- **Instructions to follow**
Reproduce the records without their pictures, keeping every word as it is.

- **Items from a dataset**
###

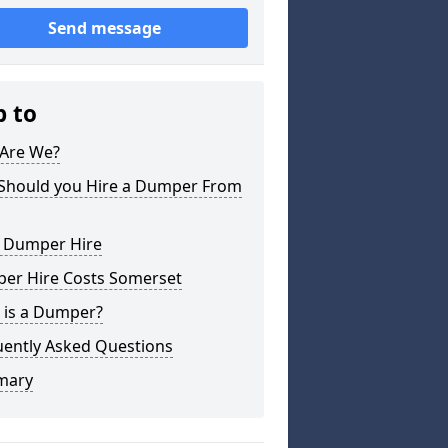
Send message
p to
Are We?
Should you Hire a Dumper From
l Dumper Hire
er Hire Costs Somerset
 is a Dumper?
uently Asked Questions
mary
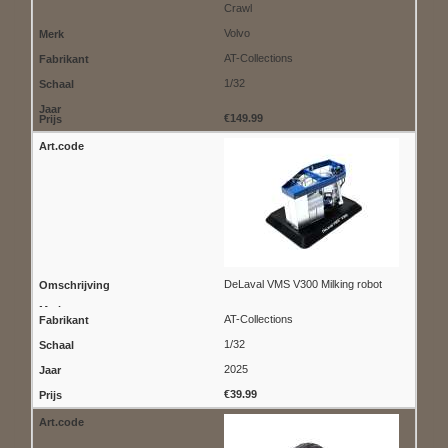
Crawl
Volvo
AT-Collections
1/32
€149.99
DeLaval VMS V300 Milking robot
AT-Collections
1/32
2025
€39.99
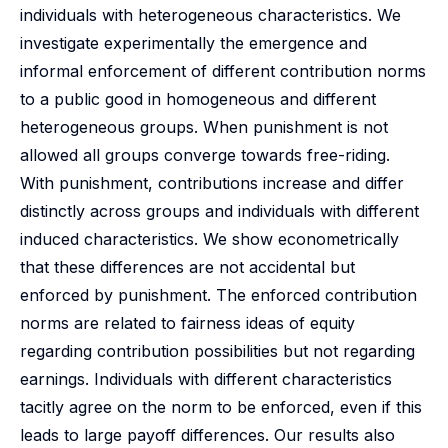
individuals with heterogeneous characteristics. We
investigate experimentally the emergence and
informal enforcement of different contribution norms
to a public good in homogeneous and different
heterogeneous groups. When punishment is not
allowed all groups converge towards free-riding.
With punishment, contributions increase and differ
distinctly across groups and individuals with different
induced characteristics. We show econometrically
that these differences are not accidental but
enforced by punishment. The enforced contribution
norms are related to fairness ideas of equity
regarding contribution possibilities but not regarding
earnings. Individuals with different characteristics
tacitly agree on the norm to be enforced, even if this
leads to large payoff differences. Our results also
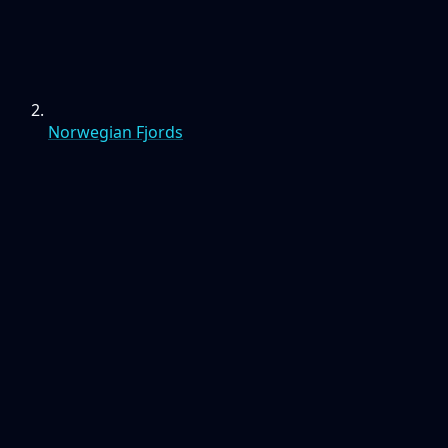
Norwegian Fjords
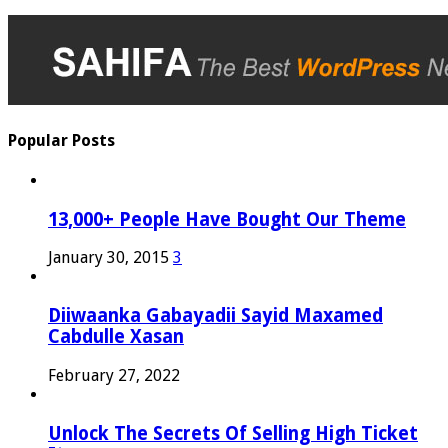
Popular Posts
13,000+ People Have Bought Our Theme
January 30, 2015
3
Diiwaanka Gabayadii Sayid Maxamed
Cabdulle Xasan
February 27, 2022
Unlock The Secrets Of Selling High Ticket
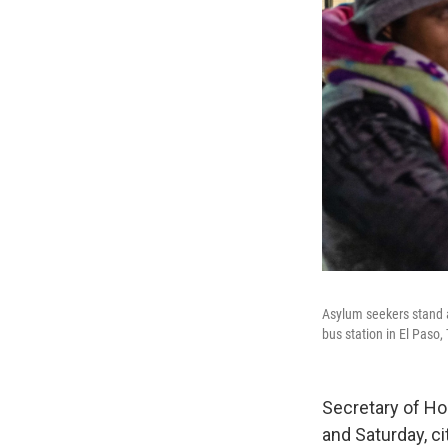
Asylum seekers stand 
bus station in El Paso,
Secretary of Ho
and Saturday, c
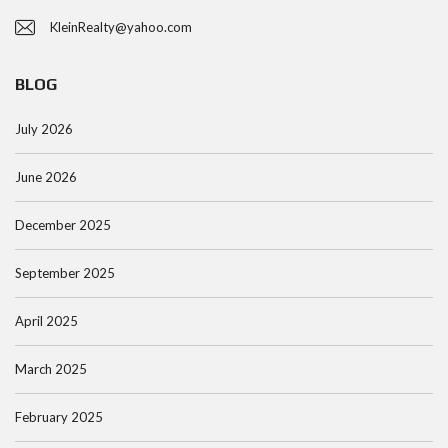
KleinRealty@yahoo.com
BLOG
July 2026
June 2026
December 2025
September 2025
April 2025
March 2025
February 2025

###

- **Solution to this task**
Send message
p to
Are We?
Should you Hire a Dumper From
l Dumper Hire
er Hire Costs Somerset
 is a Dumper?
uently Asked Questions
mary
Crawl
Volvo
AT-Collections
1/32
€149.99
DeLaval VMS V300 Milking robot
AT-Collections
1/32
2025
€39.99
individuals with heterogeneous characteristics. We
investigate experimentally the emergence and
informal enforcement of different contribution norms
to a public good in homogeneous and different
heterogeneous groups. When punishment is not
allowed all groups converge towards free-riding.
With punishment, contributions increase and differ
distinctly across groups and individuals with different
induced characteristics. We show econometrically
that these differences are not accidental but
enforced by punishment. The enforced contribution
norms are related to fairness ideas of equity
regarding contribution possibilities but not regarding
earnings. Individuals with different characteristics
tacitly agree on the norm to be enforced, even if this
leads to large payoff differences. Our results also
Norwegian Fjords
Popular Posts
13,000+ People Have Bought Our Theme
January 30, 2015
3
Diiwaanka Gabayadii Sayid Maxamed
Cabdulle Xasan
February 27, 2022
Unlock The Secrets Of Selling High Ticket
Asylum seekers stand 
bus station in El Paso,
Secretary of Ho
and Saturday, c
KleinRealty@yahoo.com
BLOG
July 2026
June 2026
December 2025
September 2025
April 2025
March 2025
February 2025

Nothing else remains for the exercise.